Alternative view on PACF (optional) The PACF can be derived and thought in the following way.
Consider a stationary time series model \(\{Z_t\}_{t=1}^n\). First we make the transformation \(\tilde{Z}_t = Z_t - \mu, ... , \tilde{Z}_{t+k} = Z_{t+k} - \mu\). That means \(\tilde{Z}_t,...,\tilde{Z}_{t+k}\) all have zero mean. Now regression \(\tilde{Z}_{t+k}\) on \(\tilde{Z}_t,...,\tilde{Z}_{t+k-1}\), that is,
\[\begin{align*} \tilde{Z}_{t+k}=\beta_1 \tilde{Z}_{t+k-1} + ... + \beta_k \tilde{Z}_t + e_{t+k} \end{align*}\]

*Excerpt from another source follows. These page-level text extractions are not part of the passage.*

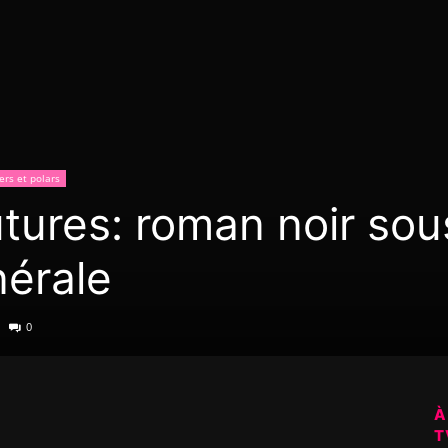
iers et polars
utures: roman noir sou
nérale
0
À
T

Then \(\beta_k\) is just the partial autocorrelation of \(Z_t\) and \(Z_{t+k}\), i.e., \(\beta_k=\phi_{kk}\). Rewrite the regression as
\[\begin{align*} \tilde{Z}_{t+k}&=\phi_{k1} \tilde{Z}_{t+k-1} + ... + \phi_{kk} \tilde{Z}_t + e_{t+k}\\ \mathbb{E}\tilde{Z}_{t+k}\tilde{Z}_{t+k-j}&=\phi_{k1} \mathbb{E}\tilde{Z}_{t+k-1}\tilde{Z}_{t+k-j} + ... + \phi_{kk} \mathbb{E}\tilde{Z}_t\tilde{Z}_{t+k-j} + \mathbb{E}e_{t+k}\tilde{Z}_{t+k-j}\\ \gamma_j&= \phi_{k1} \gamma_{j-1} + ... + \phi_{kk} \gamma_{j-k}\\ \rho_j&= \phi_{k1} \rho_{j-1} + ... + \phi_{kk} \rho_{j-k}. \end{align*}\]
Let \(j=1,...,k\), we have
\[\begin{align*} \rho_1&= \phi_{k1} \rho_{0} + ... + \phi_{kk} \rho_{k-1}\\ \rho_2&= \phi_{k1} \rho_{1} + ... + \phi_{kk} \rho_{k-2}\\ &...\\ \rho_k&= \phi_{k1} \rho_{k-1} + ... + \phi_{kk} \rho_{0}. \end{align*}\]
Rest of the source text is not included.